Seeed Studio recently launched its third Kickstarter campaign: ReSpeaker, an open hardware voice interface. After their previous Kickstarted IoT hardware, such as the RePhone, mostly focused on connectivity, the electronics manufacturer from Shenzhen now tackles another highly contested area of IoT: Voice recognition.

The ReSpeaker Core is a capable development board based on Mediatek’s MT7688 WiFi module and runs OpenWrt. Onboard is a WM8960 stereo audio codec with integrated 1W speaker/headphone driver, a microphone, an ATMega32U4 coprocessor, 12 addressable RGB LEDs and 8 touch sensors.
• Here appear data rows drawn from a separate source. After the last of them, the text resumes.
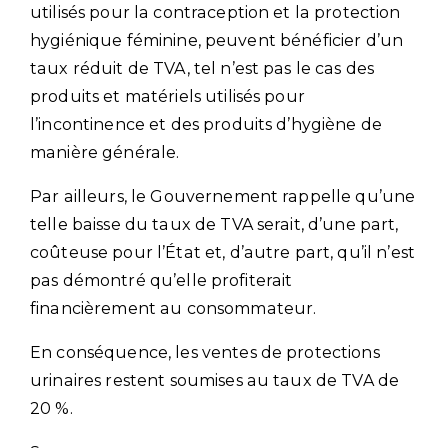
utilisés pour la contraception et la protection
hygiénique féminine, peuvent bénéficier d’un
taux réduit de TVA, tel n’est pas le cas des
produits et matériels utilisés pour
l’incontinence et des produits d’hygiène de
manière générale.
Par ailleurs, le Gouvernement rappelle qu’une
telle baisse du taux de TVA serait, d’une part,
coûteuse pour l’État et, d’autre part, qu’il n’est
pas démontré qu’elle profiterait
financièrement au consommateur.
En conséquence, les ventes de protections
urinaires restent soumises au taux de TVA de
20 %.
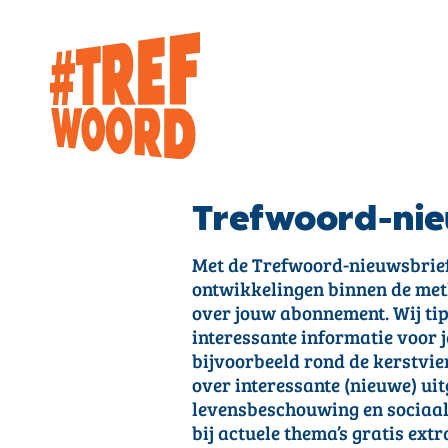
Trefwoord-nie
Met de Trefwoord-nieuwsbrief 
ontwikkelingen binnen de met
over jouw abonnement. Wij tip
interessante informatie voor j
bijvoorbeeld rond de kerstvier
over interessante (nieuwe) u
levensbeschouwing en sociaal-
bij actuele thema’s gratis extr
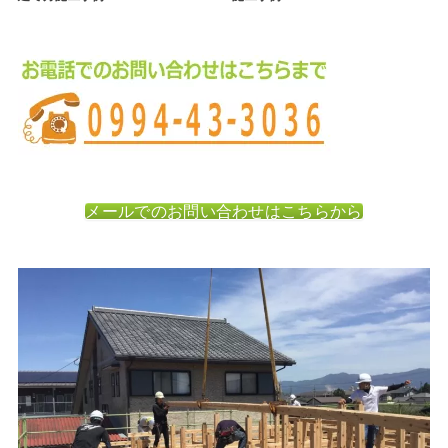
メールでのお問い合わせはこちらから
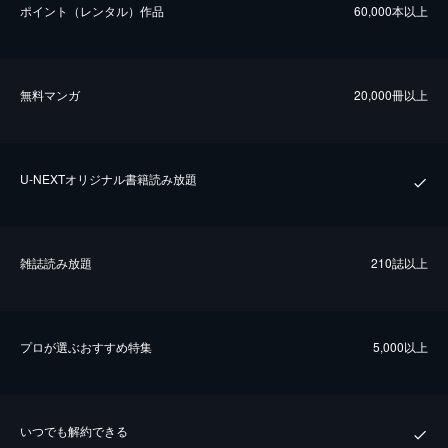
ポイント（レンタル）作品
60,000本以上
無料マンガ
20,000冊以上
U-NEXTオリジナル書籍読み放題
雑誌読み放題
210誌以上
プロが選ぶおすすめ特集
5,000以上
いつでも解約できる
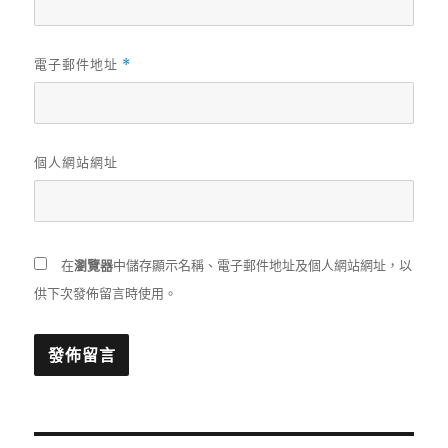
電子郵件地址
*
個人網站網址
在
瀏覽器
中儲存顯示名稱、電子郵件地址及個人網站網址，以
供下次發佈留言時使用。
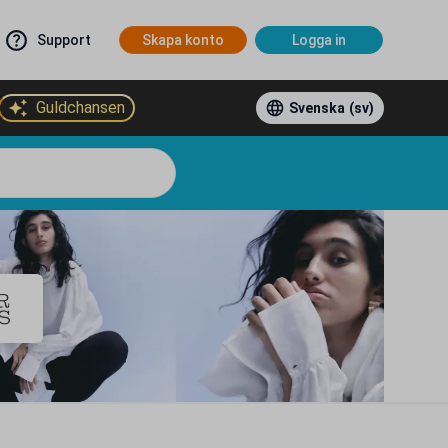
Support
Skapa konto
Logga in
Guldchansen
Svenska
(sv)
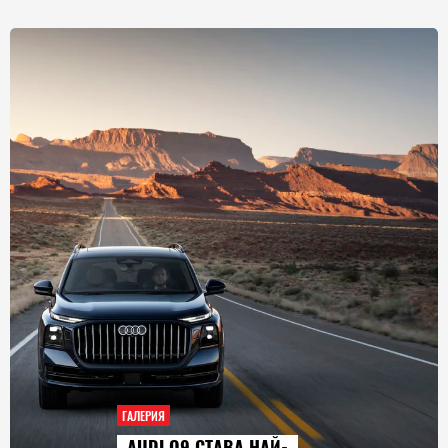
ГАЛЕРИЯ
AUDI Q9 СТАВА НАЙ-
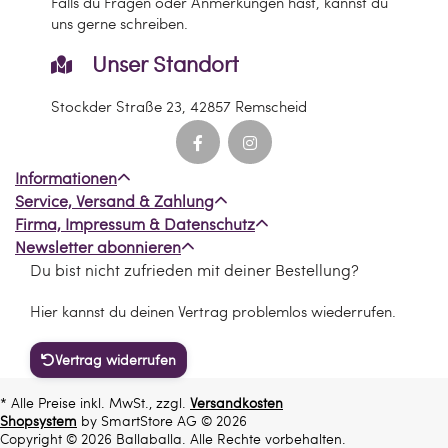
Falls du Fragen oder Anmerkungen hast, kannst du
uns gerne schreiben.
Unser Standort
Stockder Straße 23, 42857 Remscheid
Informationen
Service, Versand & Zahlung
Firma, Impressum & Datenschutz
Newsletter abonnieren
Du bist nicht zufrieden mit deiner Bestellung?
Hier kannst du deinen Vertrag problemlos wiederrufen.
Vertrag widerrufen
* Alle Preise inkl. MwSt., zzgl.
Versandkosten
Shopsystem
by SmartStore AG © 2026
Copyright © 2026 Ballaballa. Alle Rechte vorbehalten.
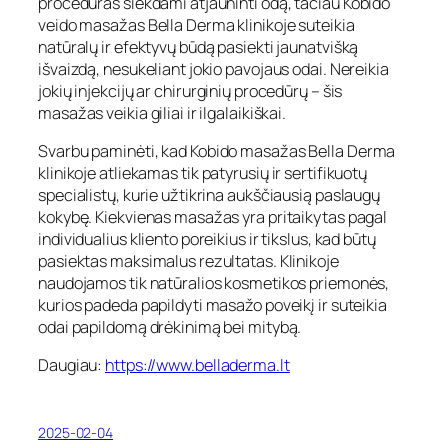
procedūras siekdami atjauninti odą, tačiau
Kobido
veido masažas Bella Derma klinikoje
suteikia
natūralų ir efektyvų būdą pasiekti jaunatvišką
išvaizdą, nesukeliant jokio pavojaus odai. Nereikia
jokių injekcijų ar chirurginių procedūrų – šis
masažas veikia giliai ir ilgalaikiškai.
Svarbu paminėti, kad
Kobido masažas Bella Derma
klinikoje
atliekamas tik patyrusių ir sertifikuotų
specialistų, kurie užtikrina aukščiausią paslaugų
kokybę. Kiekvienas masažas yra pritaikytas pagal
individualius kliento poreikius ir tikslus, kad būtų
pasiektas maksimalus rezultatas. Klinikoje
naudojamos tik natūralios kosmetikos priemonės,
kurios padeda papildyti masažo poveikį ir suteikia
odai papildomą drėkinimą bei mitybą.
Daugiau:
https://www.belladerma.lt
2025-02-04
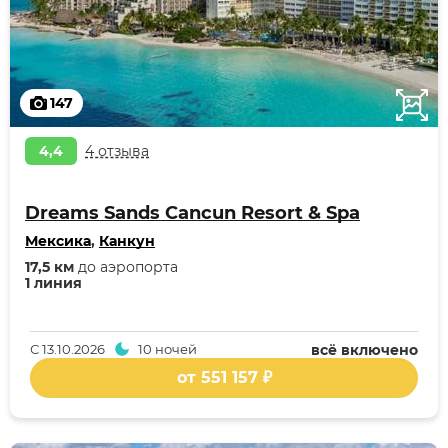
147
4,4
4 отзыва
Dreams Sands Cancun Resort & Spa
Мексика
,
Канкун
17,5 км
до аэропорта
1 линия
С
13.10.2026
10 ночей
всё включено
от 551 157 ₽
There are also two expansion headers with GPIOs, I2S, I2C, analog audio and USB 2.0 and an onboard microSD card slot.

The latter is especially useful to feed the ReSpeaker’s integrated speech recognition engine PocketSphinx with a vocabulary and audio file library, enabling it to respond to keywords and commands even when it’s not hooked up to the internet. Once it’s online, ReSpeaker also supports most of the available cloud based cognitive speech recognition services, such as Microsoft Cognitive Service, Amazon Alexa Voice Service, Google Speech API, Wit.ai and Houndify. It also comes with an SDK and Python API, supports JavaScript, Lua and C/C++, and it looks like the coprocessor features an Arduino-compatible bootloader.

The expansion header accepts shield-like hardware add-ons. Some of them are also available through the campaign. The most important one is the circular, far-field microphone array. Based on 7 XVSM-2000 digital microphones, the extension board enhances the device’s hearing with sound localization, beam forming, reverb and noise suppression. A Grove extension board connects the ReSpeaker to the Seeed’s current lineup on ready-to-use sensors, actuators and other peripherals.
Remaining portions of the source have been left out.